Dabei gehen Blood Incantation bereits hier unmittelbar in medias res, hyperventilieren kurz und tackern dann auf der Überholspur mit irre zum Spektakel schielenden Gitarren, fantastischen Drums und gutturalen Röcheln zur Unberechenbarkeit.
Giza Power Plant lässt danach leviathanartig verschlungene Riffs zu schwindelerregenden Soli über manische Rhythmen wüten, bevor sich die Nummer plötzlich in einen psychedelisch durch den Orient durchatmenden Atmosphärepart halluziniert, der immer weiter in den Death Metal zurückgeführt wird: Die Handschrift der Band ist schon hier in einem kohärenten Fluß, stellt epische Szenen mitten neben den Reißwolf und muß sich dafür doch nie verbiegen.

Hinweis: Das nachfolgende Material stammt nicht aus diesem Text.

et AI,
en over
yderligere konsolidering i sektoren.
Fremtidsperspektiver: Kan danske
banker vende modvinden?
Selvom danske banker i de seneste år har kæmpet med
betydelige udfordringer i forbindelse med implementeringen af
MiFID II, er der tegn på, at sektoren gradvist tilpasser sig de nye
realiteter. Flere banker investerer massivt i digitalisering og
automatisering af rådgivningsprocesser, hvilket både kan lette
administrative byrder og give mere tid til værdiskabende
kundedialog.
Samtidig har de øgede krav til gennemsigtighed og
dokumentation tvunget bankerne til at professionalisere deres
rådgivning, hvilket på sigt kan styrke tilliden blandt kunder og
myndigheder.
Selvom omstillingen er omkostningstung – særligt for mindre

Den einzigen Vorwurf, den man der Platte (besonders in dieser Phase, aber auch ganz allgemein) allerdings machen kann, ist der (gerade im Vergleich zu den referenzierten Szenegrößen- und Klassikern) Mangel an tatsächlich impulsiv agierenden und unbedingt ikonisch herausragenden Szenen, die nicht nur das aktuelle Death Metal-Momentum (weitestgehend) düpieren. Subjektiv bedeutet dies aber auch, dass Hidden History of the Human Race zumindest für den Augenblick wohl nur einen ernsthaften Konkurrenten um das über die Stratosphäre hinausstrahlenden Genre-Album des Jahres hat. Ein Duell, dass zwar wohl nur die kommenden Jahre entscheiden können werden – und für das Blood Incantation in ihrem andauernden Wachstumsprozess allerdings ganz gut gerüstet sind.